To verify that assay stringency was sufficient for analytical utility, the Let-7 family of miRNA was adopted as a selectivity model due to inclusion of perfectly matched as well as 1- and 2-nucleotide mismatched targets (Figure 4c). The 1-nucleotide mismatch of Let-7c, being the most relevant analytical comparison, was found to generate an average signal of less than 6% of the perfect-matched signal. Suitability of TA2Gluc for use as a universal reporter was confirmed by employing either four individual capture/reporter systems (Figure S8) or two reporter systems in crude human serum (Figure S9a-b) and observing the system response under constant TA2Gluc concentration. By independently detecting each signal, an average detection limit of 2.3 × 10⁻¹³ M in buffer was achieved, with three species providing an average of less than 1.0 × 10⁻¹³ M. Surprisingly, serum had only a miniscule comparative effect on sensitivity and overall calibration performance for the miRNA tested. It was apparent, however, that each miRNA species has a distinct calibration curve that reflects the effects of individual T_m and sequence differences on equilibrium conditions, although inter-assay variability for unique targets, as a measure of reproducibility, was minimal.

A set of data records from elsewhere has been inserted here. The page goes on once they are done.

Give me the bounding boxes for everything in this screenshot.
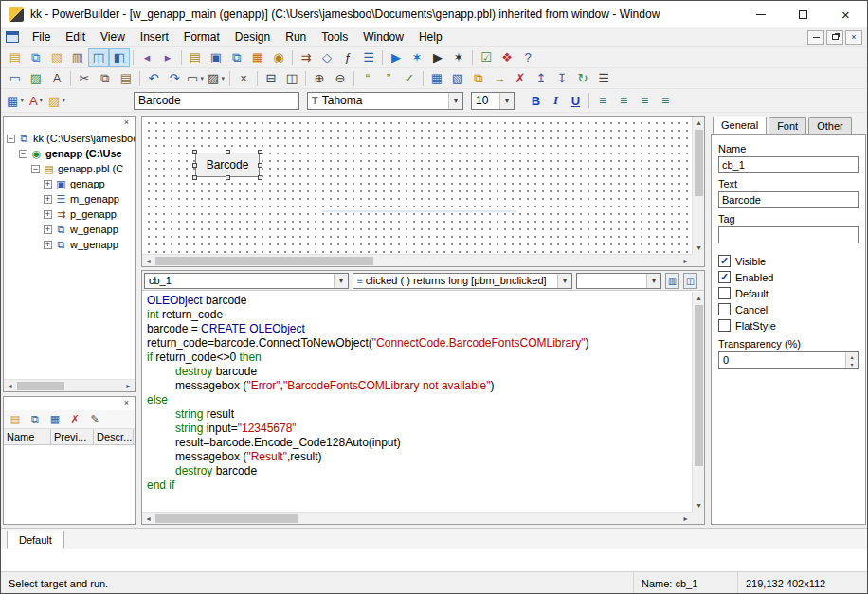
tile-layout-icon[interactable]: ◫ [88,48,109,67]
scroll-thumb[interactable] [155,514,298,523]
expand-icon[interactable]: + [44,225,52,234]
scroll-left-icon[interactable]: ◂ [142,255,154,267]
collapse-icon[interactable]: − [7,135,15,143]
scroll-right-icon[interactable]: ▸ [122,380,135,392]
paste-icon[interactable]: ▤ [116,69,136,88]
inherit-icon[interactable]: ⧉ [26,48,46,67]
tree-item[interactable]: −◉genapp (C:\Use [4,146,135,161]
code-line[interactable]: messagebox ("Error","BarcodeFontsCOMLibr… [143,379,691,393]
open-clip-icon[interactable]: ⧉ [27,412,44,427]
chevron-down-icon[interactable]: ▾ [557,274,571,288]
select-and-debug-icon[interactable]: ✶ [448,48,469,67]
insert-control-icon[interactable]: ▭ [5,69,26,88]
menu-item-view[interactable]: View [93,27,133,46]
uncomment-icon[interactable]: ” [378,69,399,88]
resize-handle[interactable] [192,175,197,180]
expand-icon[interactable]: + [44,241,52,249]
code-line[interactable]: string input="12345678" [143,422,691,436]
chevron-down-icon[interactable]: ▾ [499,93,514,109]
code-line[interactable]: barcode = CREATE OLEObject [143,322,691,336]
scroll-right-icon[interactable]: ▸ [679,255,692,267]
transparency-spinner[interactable]: 0 ▴ ▾ [718,351,859,369]
column-header-previ[interactable]: Previ... [51,429,94,444]
menu-item-window[interactable]: Window [355,27,411,46]
scroll-thumb[interactable] [695,305,703,466]
spell-check-icon[interactable]: ✓ [399,69,420,88]
menu-item-help[interactable]: Help [411,27,450,46]
resize-handle[interactable] [258,150,262,154]
font-size-combo[interactable]: 10 ▾ [471,92,515,110]
close-button[interactable]: × [824,1,867,27]
prop-input-tag[interactable] [718,226,859,243]
mdi-minimize-button[interactable] [807,30,824,45]
view-clip-icon[interactable]: ▦ [46,412,63,427]
delete-clip-icon[interactable]: ✗ [66,412,83,427]
next-painter-icon[interactable]: ▸ [157,48,178,67]
checkbox-visible[interactable]: ✓Visible [718,253,859,269]
scroll-thumb[interactable] [17,382,64,390]
prop-input-name[interactable] [718,156,859,173]
resize-handle[interactable] [258,163,262,168]
menu-item-edit[interactable]: Edit [58,27,93,46]
redo-icon[interactable]: ↷ [164,69,185,88]
font-name-combo[interactable]: T Tahoma ▾ [307,92,463,110]
menu-item-tools[interactable]: Tools [314,27,355,46]
save-as-icon[interactable]: ▧ [447,69,468,88]
previous-painter-icon[interactable]: ◂ [136,48,157,67]
copy-entry-icon[interactable]: ⧉ [468,69,489,88]
script-list-view-icon[interactable]: ▥ [665,273,679,289]
code-line[interactable]: return_code=barcode.ConnectToNewObject("… [143,336,691,351]
controls-dropdown-icon[interactable]: ▭▾ [185,69,206,88]
undo-icon[interactable]: ↶ [143,69,164,88]
open-icon[interactable]: ▧ [46,48,67,67]
query-painter-icon[interactable]: ◇ [316,48,337,67]
import-icon[interactable]: ↧ [552,69,572,88]
scroll-down-icon[interactable]: ▾ [693,499,705,512]
menu-item-run[interactable]: Run [278,27,314,46]
cut-icon[interactable]: ✂ [74,69,95,88]
scroll-down-icon[interactable]: ▾ [693,242,705,254]
debug-icon[interactable]: ✶ [407,48,427,67]
align-left-icon[interactable]: ≡ [592,91,613,110]
script-code-area[interactable]: OLEObject barcodeint return_codebarcode … [143,292,691,511]
menu-item-file[interactable]: File [25,27,58,46]
code-line[interactable]: destroy barcode [143,365,691,379]
properties-icon[interactable]: ☰ [593,69,614,88]
menu-painter-icon[interactable]: ☰ [358,48,379,67]
object-combo[interactable]: cb_1 ▾ [144,273,349,289]
tab-general[interactable]: General [713,117,767,134]
spin-down-icon[interactable]: ▾ [846,360,858,368]
bold-button[interactable]: B [526,91,546,110]
tab-other[interactable]: Other [808,117,852,134]
menu-item-insert[interactable]: Insert [133,27,176,46]
print-icon[interactable]: ⊟ [261,69,281,88]
tree-horizontal-scrollbar[interactable]: ◂ ▸ [4,379,135,391]
background-color-icon[interactable]: ▨▾ [46,91,67,110]
expand-icon[interactable]: + [44,195,52,204]
datawindow-painter-icon[interactable]: ▦ [247,48,268,67]
tab-font[interactable]: Font [769,117,806,134]
rename-clip-icon[interactable]: ✎ [86,412,103,427]
pipeline-painter-icon[interactable]: ⇉ [296,48,316,67]
save-icon[interactable]: ▦ [426,69,447,88]
delete-entry-icon[interactable]: ✗ [510,69,531,88]
chevron-down-icon[interactable]: ▾ [448,93,462,109]
checkbox-enabled[interactable]: ✓Enabled [718,269,859,285]
code-line[interactable]: int return_code [143,308,691,322]
tree-item[interactable]: +☰m_genapp [4,191,135,207]
resize-handle[interactable] [192,163,197,168]
align-center-icon[interactable]: ≡ [613,91,634,110]
mdi-close-button[interactable]: × [845,30,862,45]
mdi-restore-button[interactable] [826,30,843,45]
bottom-tab-default[interactable]: Default [7,531,64,549]
secondary-combo[interactable]: ▾ [576,273,661,289]
freeform-layout-icon[interactable]: ◧ [109,48,130,67]
maximize-button[interactable] [782,1,824,27]
scroll-thumb[interactable] [695,130,703,196]
script-split-view-icon[interactable]: ◫ [683,273,697,289]
tree-item[interactable]: +⧉w_genapp [4,237,135,252]
title-bar[interactable]: kk - PowerBuilder - [w_genapp_main (gena… [1,1,867,27]
foreground-color-icon[interactable]: A▾ [26,91,46,110]
scroll-up-icon[interactable]: ▴ [693,117,705,129]
database-painter-icon[interactable]: ◉ [268,48,289,67]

In summary, a high degree of construct thermostability and the demonstration of appropriate sensitivity using an example miRNA detection platform provide convincing evidence of TA2Gluc utility in assay design. Besides the obvious benefits of a high-yield fusion of immobilization and reporter moieties, the time and cost savings from simplistic bacterial expression combined with excellent retention of activity in storage (>6 months at 4 °C) and the lack of post-expression manipulation translate to a robust assortment of potential applications ranging from analytical assay development to in situ tracking and imaging. Given the recent emphasis on merging in vitro imaging systems with bioluminescent tracking to provide deep-tissue penetration, this construct and its serum-stable constituents could provide a more efficient route to labeling. Likewise, advances in isothermal amplification technologies as well as portable assay designs provide many systems that could easily incorporate this construct, enabling reduced complexity and production time for point-of-care devices.^[17] The sensitivity of bioluminescence, the prodigious binding affinity of biotin-binding proteins, the universal nature of biotin recognition, and the simplicity of bacterial expression make this construct uniquely valuable for modern biotechnology.